Required action:
Please could you give again the lines from the one holding "如刘飞所讲：未来，产品经理可能会细分到" through the final line of the data below, exactly, with no other lines?
::: Given records :::
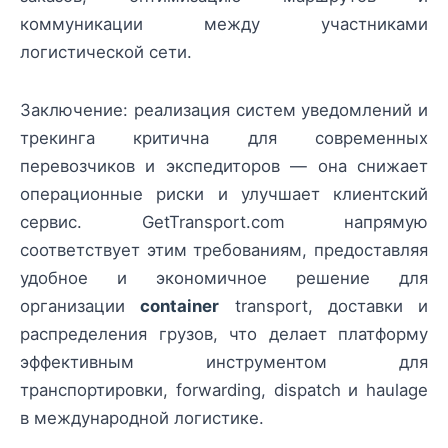
коммуникации между участниками
логистической сети.
Заключение: реализация систем уведомлений и
трекинга критична для современных
перевозчиков и экспедиторов — она снижает
операционные риски и улучшает клиентский
сервис. GetTransport.com напрямую
соответствует этим требованиям, предоставляя
удобное и экономичное решение для
организации
container
transport, доставки и
распределения грузов, что делает платформу
эффективным инструментом для
транспортировки, forwarding, dispatch и haulage
в международной логистике.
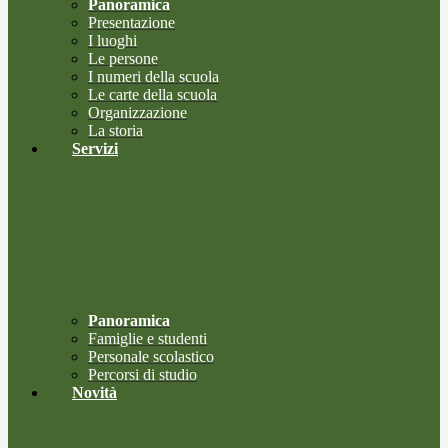
Panoramica
Presentazione
I luoghi
Le persone
I numeri della scuola
Le carte della scuola
Organizzazione
La storia
Servizi
Panoramica
Famiglie e studenti
Personale scolastico
Percorsi di studio
Novità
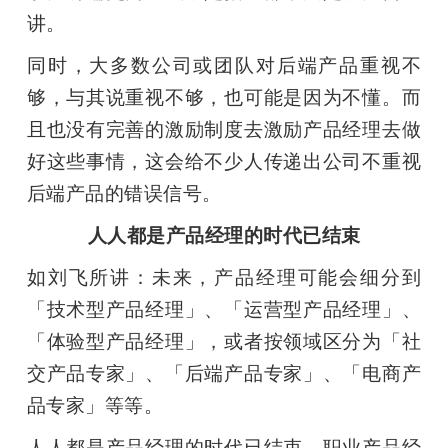
讲。
同时，大多数公司或团队对后端产品重视不
够，与其说重视不够，也可能是因为不懂。而
且也没有完善的激励制度去激励产品经理去做
好这些事情，这会给不少人传递出公司不重视
后端产品的错误信号。
人人都是产品经理的时代已结束
如刘飞所讲：未来，产品经理可能会细分到
「技术型产品经理」、「运营型产品经理」、
「体验型产品经理」，或者按领域区分为「社
交产品专家」、「后端产品专家」、「电商产
品专家」等等。
人人都是产品经理的时代已结束，职业产品经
:::
Solution for this problem:
如刘飞所讲：未来，产品经理可能会细分到
「技术型产品经理」、「运营型产品经理」、
「体验型产品经理」，或者按领域区分为「社
交产品专家」、「后端产品专家」、「电商产
品专家」等等。
人人都是产品经理的时代已结束，职业产品经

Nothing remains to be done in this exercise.